It has things that sense your dog, the dog next door.... or any pet for that matter. Cameras that continuously upload imagery... and remote (mobile) control. After labor and all the other costs.... it nets 120K/year. He wants wants 4.8 Million for it. Is that worth it? I think its a bargain.
From just that information, no. 40X profits? How do you get your money back unless there is information we don't have.
This is not within my expertise and I don't have enough information to place a value. To pay even 20X, I would need a product that can't be copied with a very high growth rate. I'd even question 10X without protection and growth.
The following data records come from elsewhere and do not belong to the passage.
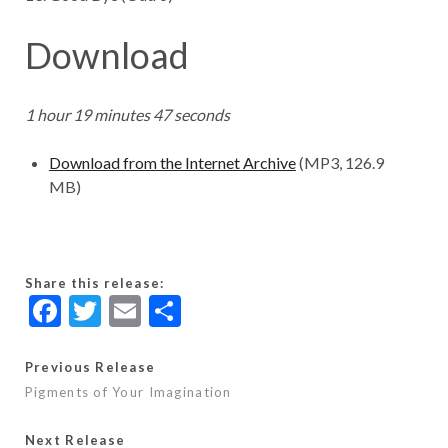
Download
1 hour 19 minutes 47 seconds
Download from the Internet Archive
(MP3, 126.9
MB)
Share this release:
F
T
E
S
ac
w
m
h
e
itt
ai
ar
Previous Release
Pigments of Your Imagination
b
er
l
e
o
Next Release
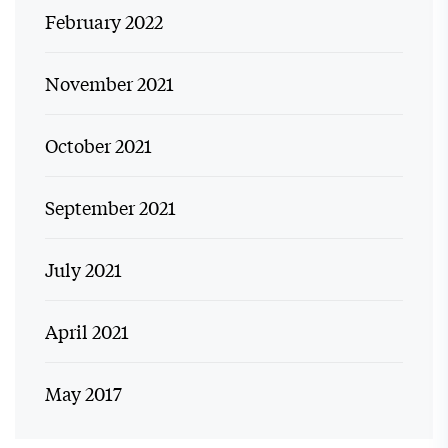
February 2022
November 2021
October 2021
September 2021
July 2021
April 2021
May 2017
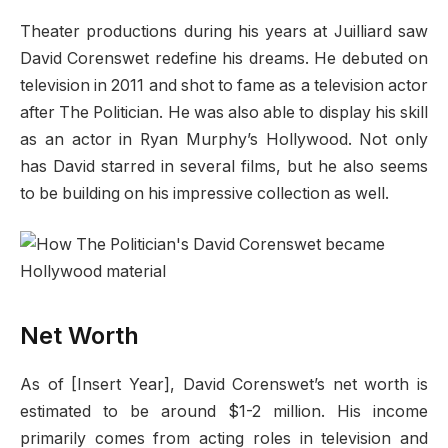
Theater productions during his years at Juilliard saw
David Corenswet redefine his dreams. He debuted on
television in 2011 and shot to fame as a television actor
after The Politician. He was also able to display his skill
as an actor in Ryan Murphy’s Hollywood. Not only
has David starred in several films, but he also seems
to be building on his impressive collection as well.
Net Worth
As of [Insert Year], David Corenswet’s net worth is
estimated to be around $1-2 million. His income
primarily comes from acting roles in television and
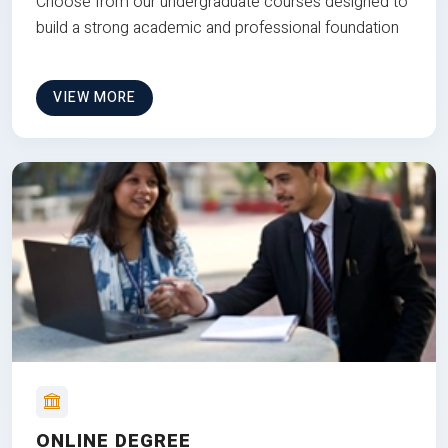
Choose from our undergraduate courses designed to
build a strong academic and professional foundation
VIEW MORE
ONLINE DEGREE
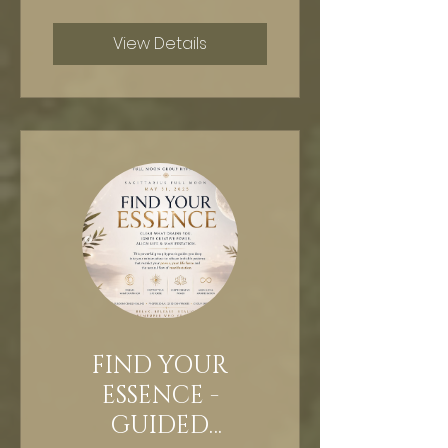
View Details
FIND YOUR
ESSENCE -
GUIDED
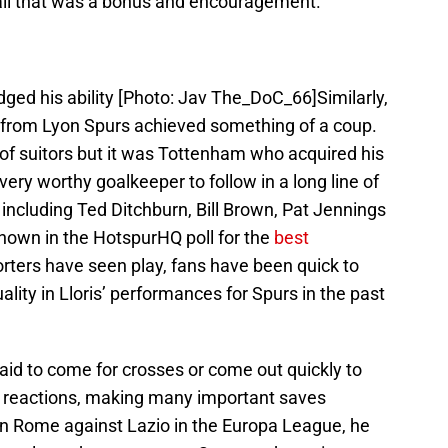
ll that was a bonus and encouragement.
ged his ability [Photo: Jav The_DoC_66]Similarly,
is from Lyon Spurs achieved something of a coup.
f suitors but it was Tottenham who acquired his
ery worthy goalkeeper to follow in a long line of
including Ted Ditchburn, Bill Brown, Pat Jennings
own in the HotspurHQ poll for the
best
ters have seen play, fans have been quick to
ity in Lloris’ performances for Spurs in the past
aid to come for crosses or come out quickly to
g reactions, making many important saves
in Rome against Lazio in the Europa League, he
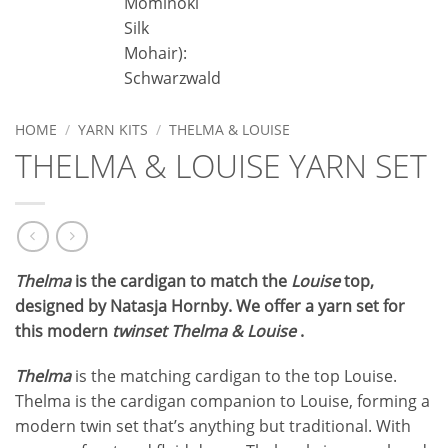
Mominoki
C
Silk
M
Mohair):
Schwarzwald
HOME
/
YARN KITS
/
THELMA & LOUISE
THELMA & LOUISE YARN SET
Thelma
is the cardigan to match the
Louise
top,
designed by Natasja Hornby. We offer a yarn set for
this modern
twinset Thelma & Louise
.
Thelma
is the matching cardigan to the top Louise.
Thelma is the cardigan companion to Louise, forming a
modern twin set that’s anything but traditional. With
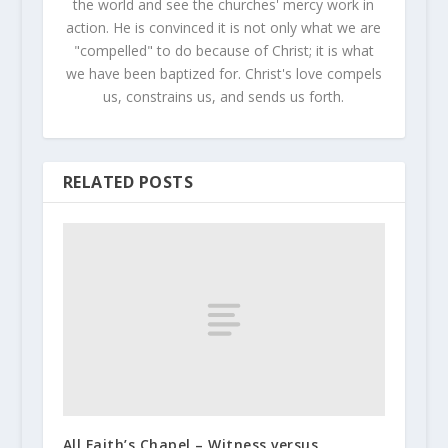
the world and see the churches' mercy work in
action. He is convinced it is not only what we are
"compelled" to do because of Christ; it is what
we have been baptized for. Christ's love compels
us, constrains us, and sends us forth.
RELATED POSTS
All Faith’s Chapel – Witness versus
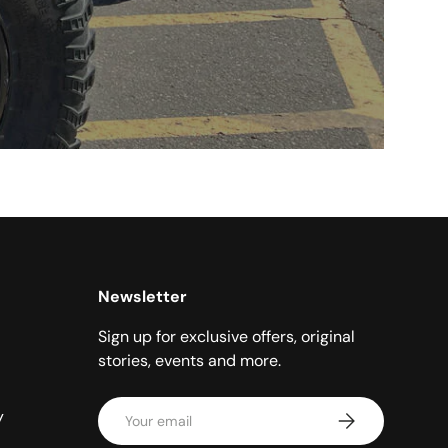
Newsletter
Sign up for exclusive offers, original
stories, events and more.
Email
y
Subscribe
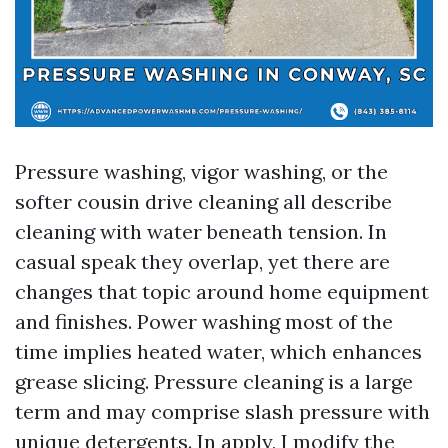
Pressure washing, vigor washing, or the
softer cousin drive cleaning all describe
cleaning with water beneath tension. In
casual speak they overlap, yet there are
changes that topic around home equipment
and finishes. Power washing most of the
time implies heated water, which enhances
grease slicing. Pressure cleaning is a large
term and may comprise slash pressure with
unique detergents. In apply, I modify the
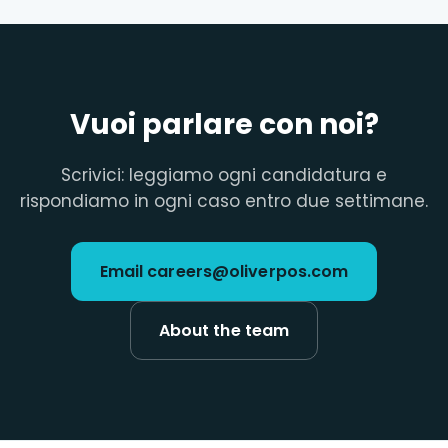
Vuoi parlare con noi?
Scrivici: leggiamo ogni candidatura e
rispondiamo in ogni caso entro due settimane.
Email careers@oliverpos.com
About the team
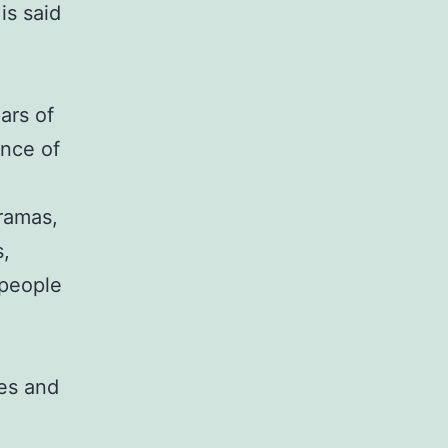
 is said
ars of
ence of
dramas,
s,
 people
ies and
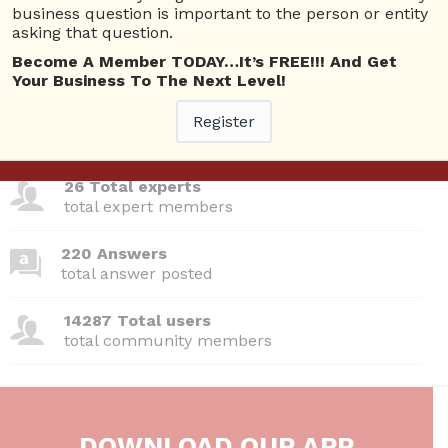
Questions
business question is important to the person or entity
asking that question.
Become A Member TODAY…It’s FREE!!! And Get
Your Business To The Next Level!
380 Questions
Register
total questions asked
26 Total experts
total expert members
220 Answers
total answer posted
14287 Total users
total community members
DOWNLOAD OUR APP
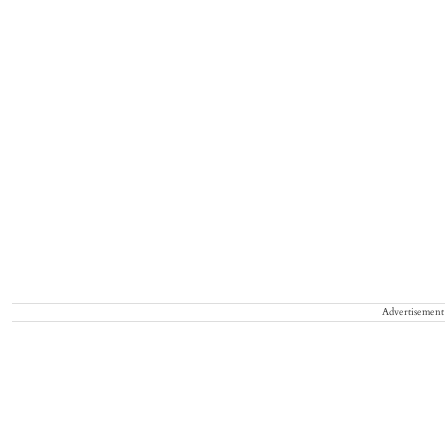
Advertisement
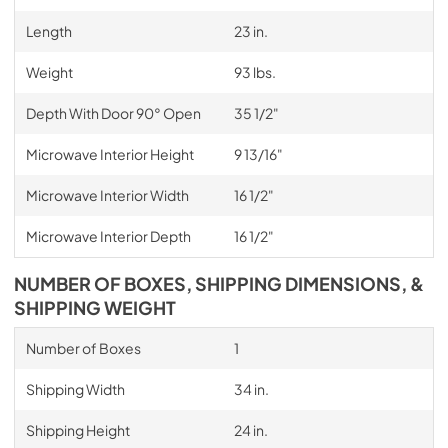
Length
23 in.
Weight
93 lbs.
Depth With Door 90° Open
35 1/2"
Microwave Interior Height
9 13/16"
Microwave Interior Width
16 1/2"
Microwave Interior Depth
16 1/2"
NUMBER OF BOXES, SHIPPING DIMENSIONS, &
SHIPPING WEIGHT
Number of Boxes
1
Shipping Width
34 in.
Shipping Height
24 in.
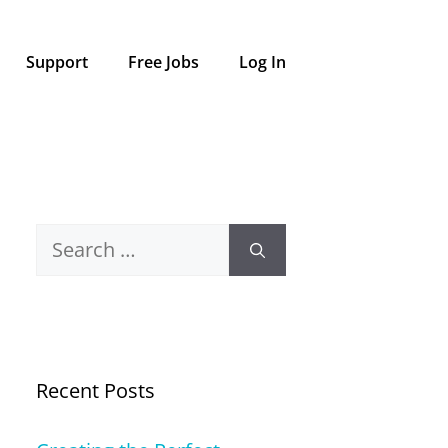
Support
Free Jobs
Log In
Search
for:
Recent Posts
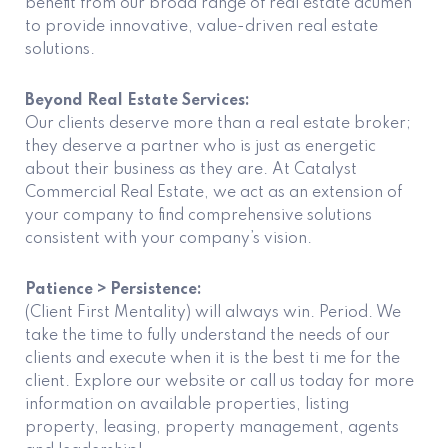
benefit from our broad range of real estate acumen
to provide innovative, value-driven real estate
solutions.
Beyond Real Estate Services:
Our clients deserve more than a real estate broker;
they deserve a partner who is just as energetic
about their business as they are. At Catalyst
Commercial Real Estate, we act as an extension of
your company to find comprehensive solutions
consistent with your company’s vision.
Patience > Persistence:
(Client First Mentality) will always win. Period. We
take the time to fully understand the needs of our
clients and execute when it is the best ti me for the
client. Explore our website or call us today for more
information on available properties, listing
property, leasing, property management, agents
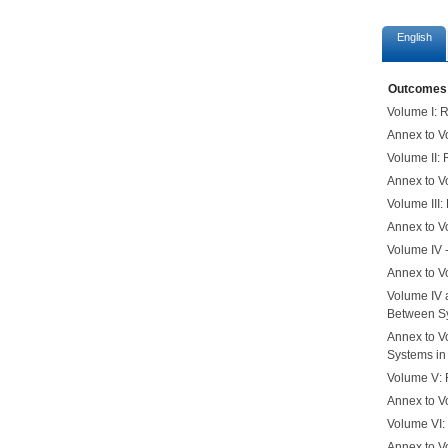
English
Outcomes
Volume I: 
Annex to Vo
Volume II:
Annex to V
Volume III
Annex to V
Volume IV 
Annex to Vo
Volume IV 
Between Sy
Annex to V
Systems in
Volume V: 
Annex to V
Volume VI:
Annex to V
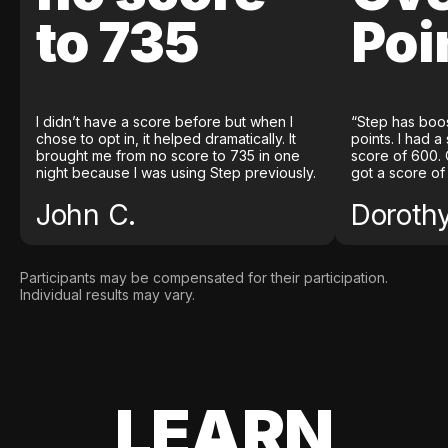
to 735
Poi
I didn’t have a score before but when I
“Step has boo
chose to opt in, it helped dramatically. It
points. I had a
brought me from no score to 735 in one
score of 600. 
night because I was using Step previously.
got a score of
John C.
Doroth
Participants may be compensated for their participation.
Individual results may vary.
LEARN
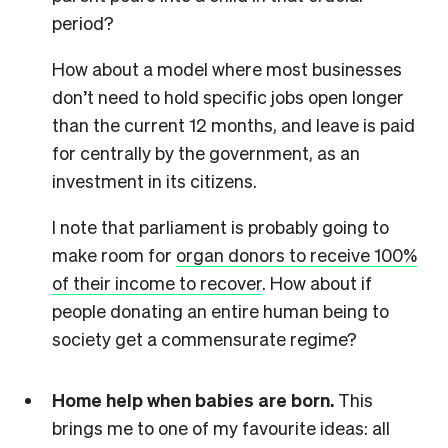
period?
How about a model where most businesses
don’t need to hold specific jobs open longer
than the current 12 months, and leave is paid
for centrally by the government, as an
investment in its citizens.
I note that parliament is probably going to
make room for
organ donors to receive 100%
of their income to recover
. How about if
people donating an entire human being to
society get a commensurate regime?
Home help when babies are born.
This
brings me to one of my favourite ideas: all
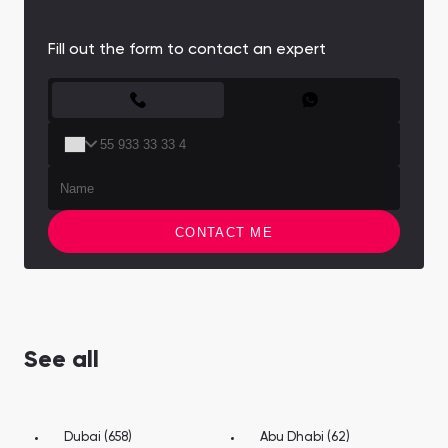
Fill out the form to contact an expert
CONTACT FORM
CONTACT ME
See all
Dubai (658)
Abu Dhabi (62)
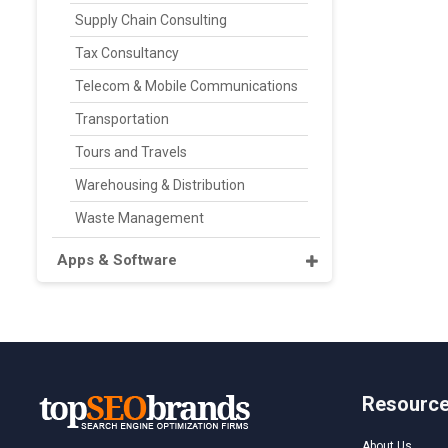
Supply Chain Consulting
Tax Consultancy
Telecom & Mobile Communications
Transportation
Tours and Travels
Warehousing & Distribution
Waste Management
Apps & Software
Resourc
About Us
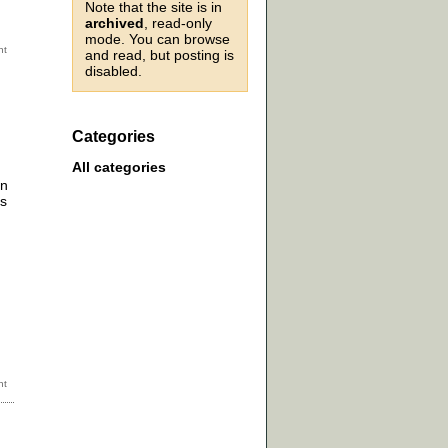
Note that the site is in
archived
, read-only
mode. You can browse
and read, but posting is
disabled.
Categories
All categories
an
ys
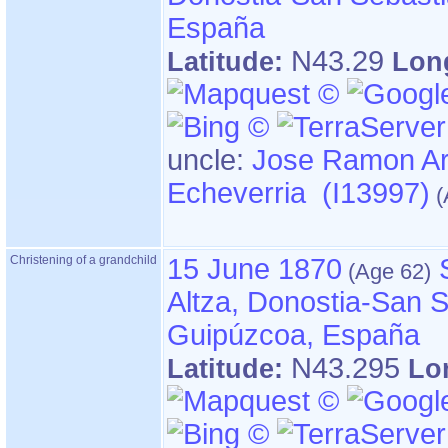
España
N43.29
Latitude:
Lon
uncle:
Jose Ramon A
Echeverria (I13997)
Christening of a grandchild
15 June 1870
Altza, Donostia-San S
Guipúzcoa, España
N43.295
Latitude:
Lo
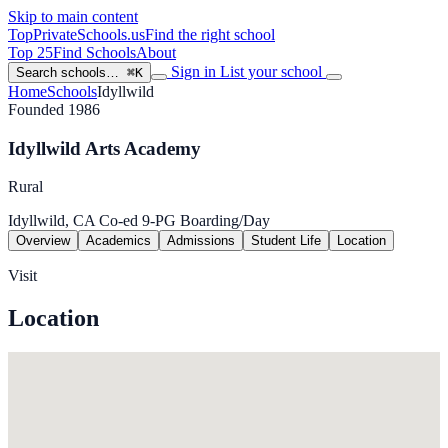
Skip to main content
TopPrivateSchools
.us
Find the right school
Top 25
Find Schools
About
Sign in
List your school
Search schools…
⌘K
Home
Schools
Idyllwild
Founded 1986
Idyllwild Arts Academy
Rural
Idyllwild, CA
Co-ed
9-PG
Boarding/Day
Overview
Academics
Admissions
Student Life
Location
Visit
Location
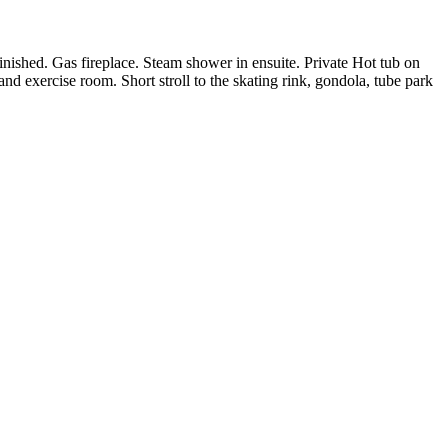
inished. Gas fireplace. Steam shower in ensuite. Private Hot tub on
and exercise room. Short stroll to the skating rink, gondola, tube park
Hahahahah Robert... I gotta admit.... I was just pulling everybody's chain. I just wanted to make a point about PE and reality in this market. When I see a gravel operation on the NYSE with a PE of 59.... I think people are losing sight of reality. Of course you wouldn't buy the fence company that would take 20 years to pay off....even if you could grow it to all the neighboring cities.... and then some. I could find 1000 stupid stocks like this..... Common sense... thats what Buffet has. Thats how you get rich.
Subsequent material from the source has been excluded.